Она привыкла быть хозяйкой своей жизни, по этой причине в России так и не вышла замуж, теперь же от прежней свободы предстояло отказаться. Наоборот, вступиться в дело, о котором ей ничего не известно и в котором она не властна. То, что она передумала в последние годы, усталость, которой в ней было все больше, частью ее подготовили, и все же принять, согласиться на новые условия ей было нелегко. Недели две она колебалась, тянула, однажды даже испробовала опиум на себе, правда, приняла очень немного, но и такой дозы хватило, чтобы убедиться, что Орсер мало что преувеличивал. Потом, вроде бы уже решившись, не могла придумать, как дать Федорову лекарство, чтобы все выглядело натурально, и, главное, он ничего бы не заподозрил. У нее был быстрый ум, она любила и умела изобретать, а здесь, что ни приходило ей в голову, она сама же отвергала: то не устраивало одно, то другое.
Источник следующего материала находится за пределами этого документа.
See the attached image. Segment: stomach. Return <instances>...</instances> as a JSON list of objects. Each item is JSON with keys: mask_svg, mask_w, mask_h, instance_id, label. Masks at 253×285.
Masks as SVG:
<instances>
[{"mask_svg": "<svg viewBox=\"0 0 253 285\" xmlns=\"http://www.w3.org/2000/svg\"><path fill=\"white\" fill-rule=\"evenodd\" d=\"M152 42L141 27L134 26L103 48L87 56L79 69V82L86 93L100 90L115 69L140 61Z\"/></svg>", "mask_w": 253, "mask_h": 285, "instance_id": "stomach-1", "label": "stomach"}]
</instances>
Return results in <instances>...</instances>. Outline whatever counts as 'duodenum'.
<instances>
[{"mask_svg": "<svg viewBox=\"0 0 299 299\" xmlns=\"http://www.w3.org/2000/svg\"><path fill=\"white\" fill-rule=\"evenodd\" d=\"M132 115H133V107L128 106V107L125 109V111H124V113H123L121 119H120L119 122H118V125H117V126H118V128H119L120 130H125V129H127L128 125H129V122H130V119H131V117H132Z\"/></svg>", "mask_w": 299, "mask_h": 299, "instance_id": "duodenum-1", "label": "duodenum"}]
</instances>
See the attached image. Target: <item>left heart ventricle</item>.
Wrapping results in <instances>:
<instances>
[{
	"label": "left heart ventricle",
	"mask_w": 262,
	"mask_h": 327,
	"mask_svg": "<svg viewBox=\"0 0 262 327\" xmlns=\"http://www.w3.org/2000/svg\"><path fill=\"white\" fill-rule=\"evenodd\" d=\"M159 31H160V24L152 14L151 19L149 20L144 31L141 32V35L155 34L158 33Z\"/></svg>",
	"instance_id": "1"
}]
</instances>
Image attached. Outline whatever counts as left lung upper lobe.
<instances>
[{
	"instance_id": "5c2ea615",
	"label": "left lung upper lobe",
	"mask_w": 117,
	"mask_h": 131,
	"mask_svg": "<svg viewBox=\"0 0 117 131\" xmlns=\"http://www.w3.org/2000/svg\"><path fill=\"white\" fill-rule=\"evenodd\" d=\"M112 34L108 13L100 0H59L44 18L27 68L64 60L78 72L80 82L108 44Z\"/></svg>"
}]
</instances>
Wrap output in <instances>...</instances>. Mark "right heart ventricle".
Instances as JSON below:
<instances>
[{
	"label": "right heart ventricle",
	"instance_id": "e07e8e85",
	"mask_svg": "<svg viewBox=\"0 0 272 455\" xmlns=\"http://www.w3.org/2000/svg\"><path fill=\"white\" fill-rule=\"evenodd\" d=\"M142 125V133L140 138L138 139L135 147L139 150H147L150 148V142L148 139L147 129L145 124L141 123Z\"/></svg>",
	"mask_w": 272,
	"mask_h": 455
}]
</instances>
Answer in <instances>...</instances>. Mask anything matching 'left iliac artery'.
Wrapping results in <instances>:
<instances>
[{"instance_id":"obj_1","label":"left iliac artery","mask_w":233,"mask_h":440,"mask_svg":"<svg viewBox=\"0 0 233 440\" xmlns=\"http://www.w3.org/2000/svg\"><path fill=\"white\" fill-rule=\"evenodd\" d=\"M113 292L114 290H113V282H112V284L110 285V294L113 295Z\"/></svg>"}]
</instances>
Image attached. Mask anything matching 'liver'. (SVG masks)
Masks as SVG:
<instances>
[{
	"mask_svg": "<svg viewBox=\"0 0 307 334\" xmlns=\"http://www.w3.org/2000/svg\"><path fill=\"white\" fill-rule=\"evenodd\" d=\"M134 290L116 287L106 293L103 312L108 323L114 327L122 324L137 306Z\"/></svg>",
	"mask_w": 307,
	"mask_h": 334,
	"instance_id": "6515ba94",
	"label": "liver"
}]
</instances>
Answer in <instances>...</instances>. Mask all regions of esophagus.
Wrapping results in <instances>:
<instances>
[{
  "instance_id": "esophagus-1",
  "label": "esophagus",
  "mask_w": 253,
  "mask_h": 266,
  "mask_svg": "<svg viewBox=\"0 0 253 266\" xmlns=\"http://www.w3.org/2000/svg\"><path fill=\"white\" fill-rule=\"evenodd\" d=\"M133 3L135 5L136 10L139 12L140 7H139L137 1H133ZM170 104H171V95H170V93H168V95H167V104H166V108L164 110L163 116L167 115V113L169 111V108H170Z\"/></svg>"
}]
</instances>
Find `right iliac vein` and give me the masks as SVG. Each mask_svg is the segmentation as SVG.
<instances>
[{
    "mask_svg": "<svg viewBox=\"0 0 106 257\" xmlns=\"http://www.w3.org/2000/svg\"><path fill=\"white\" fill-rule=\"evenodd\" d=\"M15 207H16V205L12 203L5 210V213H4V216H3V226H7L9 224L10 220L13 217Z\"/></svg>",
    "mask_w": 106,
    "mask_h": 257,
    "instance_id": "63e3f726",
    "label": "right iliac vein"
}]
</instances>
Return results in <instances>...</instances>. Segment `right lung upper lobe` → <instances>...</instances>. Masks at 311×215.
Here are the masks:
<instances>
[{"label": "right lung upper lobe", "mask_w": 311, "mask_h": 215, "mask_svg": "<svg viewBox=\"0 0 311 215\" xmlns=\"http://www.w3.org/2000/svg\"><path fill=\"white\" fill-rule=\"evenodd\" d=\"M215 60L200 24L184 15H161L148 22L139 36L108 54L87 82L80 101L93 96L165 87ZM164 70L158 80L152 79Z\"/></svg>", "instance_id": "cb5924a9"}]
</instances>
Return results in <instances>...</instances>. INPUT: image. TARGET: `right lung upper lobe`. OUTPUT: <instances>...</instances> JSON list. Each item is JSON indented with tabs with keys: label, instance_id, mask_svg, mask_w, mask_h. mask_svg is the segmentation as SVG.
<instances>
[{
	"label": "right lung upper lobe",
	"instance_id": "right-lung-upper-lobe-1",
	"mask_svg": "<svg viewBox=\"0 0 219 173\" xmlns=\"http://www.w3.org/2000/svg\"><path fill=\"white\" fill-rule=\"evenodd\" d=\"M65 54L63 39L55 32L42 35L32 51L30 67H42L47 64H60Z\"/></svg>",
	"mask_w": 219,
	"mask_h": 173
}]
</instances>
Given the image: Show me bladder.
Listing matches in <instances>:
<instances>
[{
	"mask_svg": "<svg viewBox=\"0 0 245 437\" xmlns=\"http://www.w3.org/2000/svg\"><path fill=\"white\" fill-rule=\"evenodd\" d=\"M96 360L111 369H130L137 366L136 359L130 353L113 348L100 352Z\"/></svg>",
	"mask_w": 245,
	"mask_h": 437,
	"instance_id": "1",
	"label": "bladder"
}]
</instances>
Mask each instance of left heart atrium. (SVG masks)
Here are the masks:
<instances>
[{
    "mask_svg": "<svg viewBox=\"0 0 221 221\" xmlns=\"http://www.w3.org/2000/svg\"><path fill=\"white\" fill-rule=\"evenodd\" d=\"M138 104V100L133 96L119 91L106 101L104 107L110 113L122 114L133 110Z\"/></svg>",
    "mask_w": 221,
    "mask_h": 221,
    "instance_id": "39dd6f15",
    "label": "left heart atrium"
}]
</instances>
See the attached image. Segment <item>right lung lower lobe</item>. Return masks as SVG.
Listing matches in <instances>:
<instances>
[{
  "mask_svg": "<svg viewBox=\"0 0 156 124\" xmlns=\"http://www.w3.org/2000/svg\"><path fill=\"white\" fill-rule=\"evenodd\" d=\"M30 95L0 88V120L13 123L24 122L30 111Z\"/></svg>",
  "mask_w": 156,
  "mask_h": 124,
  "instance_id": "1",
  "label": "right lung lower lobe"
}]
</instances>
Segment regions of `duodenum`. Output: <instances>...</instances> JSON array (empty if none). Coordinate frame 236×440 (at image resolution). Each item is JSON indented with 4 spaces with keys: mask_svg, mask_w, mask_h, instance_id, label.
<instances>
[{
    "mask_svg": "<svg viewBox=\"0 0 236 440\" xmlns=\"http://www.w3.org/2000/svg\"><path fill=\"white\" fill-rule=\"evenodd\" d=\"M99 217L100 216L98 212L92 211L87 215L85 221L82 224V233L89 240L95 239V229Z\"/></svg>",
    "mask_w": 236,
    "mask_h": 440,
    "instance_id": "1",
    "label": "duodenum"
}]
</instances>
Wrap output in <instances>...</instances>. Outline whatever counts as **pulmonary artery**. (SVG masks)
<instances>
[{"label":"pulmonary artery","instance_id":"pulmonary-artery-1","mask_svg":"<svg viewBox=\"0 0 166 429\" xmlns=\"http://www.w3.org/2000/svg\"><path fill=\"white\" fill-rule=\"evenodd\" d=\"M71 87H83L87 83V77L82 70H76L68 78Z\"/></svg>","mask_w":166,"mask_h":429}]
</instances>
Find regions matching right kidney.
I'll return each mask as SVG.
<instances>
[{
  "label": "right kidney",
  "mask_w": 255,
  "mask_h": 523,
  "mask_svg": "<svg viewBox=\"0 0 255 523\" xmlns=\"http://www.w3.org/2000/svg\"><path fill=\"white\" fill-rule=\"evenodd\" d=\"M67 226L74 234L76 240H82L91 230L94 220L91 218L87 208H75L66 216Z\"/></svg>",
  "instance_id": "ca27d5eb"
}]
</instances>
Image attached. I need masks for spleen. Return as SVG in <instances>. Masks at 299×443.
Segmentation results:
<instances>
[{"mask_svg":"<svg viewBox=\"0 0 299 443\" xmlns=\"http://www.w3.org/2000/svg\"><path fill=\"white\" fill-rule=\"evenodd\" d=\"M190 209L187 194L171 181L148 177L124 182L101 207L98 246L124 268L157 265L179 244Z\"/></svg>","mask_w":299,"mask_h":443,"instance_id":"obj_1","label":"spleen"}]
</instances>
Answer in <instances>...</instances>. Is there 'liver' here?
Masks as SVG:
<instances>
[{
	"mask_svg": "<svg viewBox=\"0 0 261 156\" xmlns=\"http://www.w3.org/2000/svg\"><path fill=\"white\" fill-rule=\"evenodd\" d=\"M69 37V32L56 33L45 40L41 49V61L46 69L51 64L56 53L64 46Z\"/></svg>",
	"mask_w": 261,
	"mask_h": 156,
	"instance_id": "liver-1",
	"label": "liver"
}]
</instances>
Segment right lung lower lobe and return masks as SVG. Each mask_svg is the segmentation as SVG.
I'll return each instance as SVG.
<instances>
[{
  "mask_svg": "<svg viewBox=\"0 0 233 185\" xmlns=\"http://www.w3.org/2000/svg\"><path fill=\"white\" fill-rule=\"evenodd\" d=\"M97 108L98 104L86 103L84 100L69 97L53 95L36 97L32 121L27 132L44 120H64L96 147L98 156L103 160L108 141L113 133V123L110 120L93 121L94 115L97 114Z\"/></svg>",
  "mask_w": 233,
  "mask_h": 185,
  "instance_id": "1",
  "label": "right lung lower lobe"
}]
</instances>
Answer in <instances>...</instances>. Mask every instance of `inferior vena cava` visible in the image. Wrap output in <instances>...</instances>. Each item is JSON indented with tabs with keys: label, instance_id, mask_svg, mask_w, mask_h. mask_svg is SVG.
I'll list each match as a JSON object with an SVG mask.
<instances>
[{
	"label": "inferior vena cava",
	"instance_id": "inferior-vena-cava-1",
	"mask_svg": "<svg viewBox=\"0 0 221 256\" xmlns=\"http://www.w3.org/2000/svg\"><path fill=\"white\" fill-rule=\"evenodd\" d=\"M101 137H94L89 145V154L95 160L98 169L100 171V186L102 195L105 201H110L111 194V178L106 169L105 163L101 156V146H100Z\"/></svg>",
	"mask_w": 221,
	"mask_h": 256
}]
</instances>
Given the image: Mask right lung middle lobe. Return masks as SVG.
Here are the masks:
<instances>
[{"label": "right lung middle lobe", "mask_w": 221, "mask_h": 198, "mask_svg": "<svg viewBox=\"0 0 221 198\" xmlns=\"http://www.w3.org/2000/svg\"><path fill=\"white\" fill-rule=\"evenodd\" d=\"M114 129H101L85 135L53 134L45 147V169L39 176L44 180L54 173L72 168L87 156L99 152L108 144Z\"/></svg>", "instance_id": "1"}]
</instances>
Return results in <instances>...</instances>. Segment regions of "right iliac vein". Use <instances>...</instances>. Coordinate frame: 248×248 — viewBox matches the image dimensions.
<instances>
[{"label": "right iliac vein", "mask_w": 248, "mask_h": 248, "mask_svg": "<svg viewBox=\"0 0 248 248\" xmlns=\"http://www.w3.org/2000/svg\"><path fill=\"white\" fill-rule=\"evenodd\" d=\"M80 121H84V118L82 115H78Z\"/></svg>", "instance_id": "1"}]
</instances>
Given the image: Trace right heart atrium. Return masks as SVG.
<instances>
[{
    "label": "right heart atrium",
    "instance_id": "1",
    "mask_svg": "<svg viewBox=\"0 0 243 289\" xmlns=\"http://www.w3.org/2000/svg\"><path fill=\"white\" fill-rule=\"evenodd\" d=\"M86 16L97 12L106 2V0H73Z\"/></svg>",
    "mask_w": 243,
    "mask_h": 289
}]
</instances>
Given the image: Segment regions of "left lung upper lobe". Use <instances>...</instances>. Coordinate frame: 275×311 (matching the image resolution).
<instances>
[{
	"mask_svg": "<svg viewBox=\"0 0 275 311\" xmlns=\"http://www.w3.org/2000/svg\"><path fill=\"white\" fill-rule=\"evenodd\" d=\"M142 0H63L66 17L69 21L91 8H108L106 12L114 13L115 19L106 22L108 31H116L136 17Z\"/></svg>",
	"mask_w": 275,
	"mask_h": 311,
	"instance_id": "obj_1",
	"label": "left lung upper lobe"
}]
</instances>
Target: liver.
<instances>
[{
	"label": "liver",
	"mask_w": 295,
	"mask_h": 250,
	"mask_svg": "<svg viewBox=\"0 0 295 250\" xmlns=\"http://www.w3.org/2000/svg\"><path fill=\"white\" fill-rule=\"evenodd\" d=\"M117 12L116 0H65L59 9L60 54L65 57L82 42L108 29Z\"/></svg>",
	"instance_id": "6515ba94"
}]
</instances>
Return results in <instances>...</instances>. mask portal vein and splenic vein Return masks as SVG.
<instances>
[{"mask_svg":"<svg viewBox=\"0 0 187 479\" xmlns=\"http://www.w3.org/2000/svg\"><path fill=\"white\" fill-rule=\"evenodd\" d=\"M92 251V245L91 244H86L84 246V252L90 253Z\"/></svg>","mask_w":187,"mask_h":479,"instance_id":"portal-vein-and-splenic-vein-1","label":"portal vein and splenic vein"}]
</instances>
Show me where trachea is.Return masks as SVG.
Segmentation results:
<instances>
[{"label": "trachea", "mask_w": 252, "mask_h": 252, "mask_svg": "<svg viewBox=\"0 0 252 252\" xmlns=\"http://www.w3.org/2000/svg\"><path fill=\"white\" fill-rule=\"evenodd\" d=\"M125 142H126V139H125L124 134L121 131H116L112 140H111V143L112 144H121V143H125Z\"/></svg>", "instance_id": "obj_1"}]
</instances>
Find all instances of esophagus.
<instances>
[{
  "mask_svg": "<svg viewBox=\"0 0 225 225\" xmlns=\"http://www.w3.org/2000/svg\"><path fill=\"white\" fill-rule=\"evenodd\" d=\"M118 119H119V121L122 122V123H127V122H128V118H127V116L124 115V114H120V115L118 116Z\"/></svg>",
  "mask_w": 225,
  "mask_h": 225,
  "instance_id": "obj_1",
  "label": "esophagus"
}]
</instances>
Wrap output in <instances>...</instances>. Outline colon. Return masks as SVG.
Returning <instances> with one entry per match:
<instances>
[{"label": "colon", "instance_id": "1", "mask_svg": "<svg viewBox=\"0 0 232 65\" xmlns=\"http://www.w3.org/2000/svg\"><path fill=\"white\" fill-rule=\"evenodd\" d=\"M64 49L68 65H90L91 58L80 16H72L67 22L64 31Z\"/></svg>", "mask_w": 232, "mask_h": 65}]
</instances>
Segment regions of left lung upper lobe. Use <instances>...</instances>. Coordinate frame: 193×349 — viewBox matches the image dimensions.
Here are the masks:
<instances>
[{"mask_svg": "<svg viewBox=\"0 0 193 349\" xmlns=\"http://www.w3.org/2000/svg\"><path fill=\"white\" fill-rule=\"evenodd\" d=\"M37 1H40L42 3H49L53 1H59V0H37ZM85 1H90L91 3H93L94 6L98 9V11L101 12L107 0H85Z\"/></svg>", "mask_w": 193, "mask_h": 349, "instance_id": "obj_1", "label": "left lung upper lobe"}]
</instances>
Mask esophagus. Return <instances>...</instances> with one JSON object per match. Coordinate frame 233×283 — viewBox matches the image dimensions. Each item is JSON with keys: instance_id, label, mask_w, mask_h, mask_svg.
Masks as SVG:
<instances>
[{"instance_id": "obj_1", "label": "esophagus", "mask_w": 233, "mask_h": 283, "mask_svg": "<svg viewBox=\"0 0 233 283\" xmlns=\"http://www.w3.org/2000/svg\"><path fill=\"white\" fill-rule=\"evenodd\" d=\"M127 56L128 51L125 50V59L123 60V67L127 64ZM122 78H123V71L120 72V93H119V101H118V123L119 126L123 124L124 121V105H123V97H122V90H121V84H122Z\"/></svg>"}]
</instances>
Наконец де Сталь сообразила, что надо просто подмешать опиум в свечи, которые она ставит на крышку гроба, тогда пьянеть и засыпать Федоров будет медленно, почти как обычно, и ничего не заметит.
Наверное, это был действительно лучший выход. Чтобы они выглядели по-фабричному, в городе она приказала купить разные формы для отливки свечей, все, какие есть, но когда их привезли, они ей не понравились, в итоге она велела своему собственному столяру вырезать новые формы, почему — она и себе не могла объяснить, в виде колокольни Ивана Великого. В гостиной у нее висела гравюра со знаменитой колокольней, так что образец у столяра был. Теперь, ожидая Федорова, она день напролет плавила в глубоком блюде покупные свечи, смешивала воск с каплями опиума, заливала его в формы, а потом садилась рядом и не отходила, пока он совсем не застывал. Часто она не выдерживала, воск твердел очень медленно, она открывала форму, он был еще теплый и как живой, когда она нажимала, немного подавался под ее пальцами. Она брала свечу в руки, гладила, ласкала; покупала она дорогие, хорошо пахнущие сорта, запах возбуждал ее, ей хотелось прикоснуться губами, поцеловать эту только что отлитую ею колокольню, но она, боясь испортить, сдерживала себя и клала заготовку обратно в форму.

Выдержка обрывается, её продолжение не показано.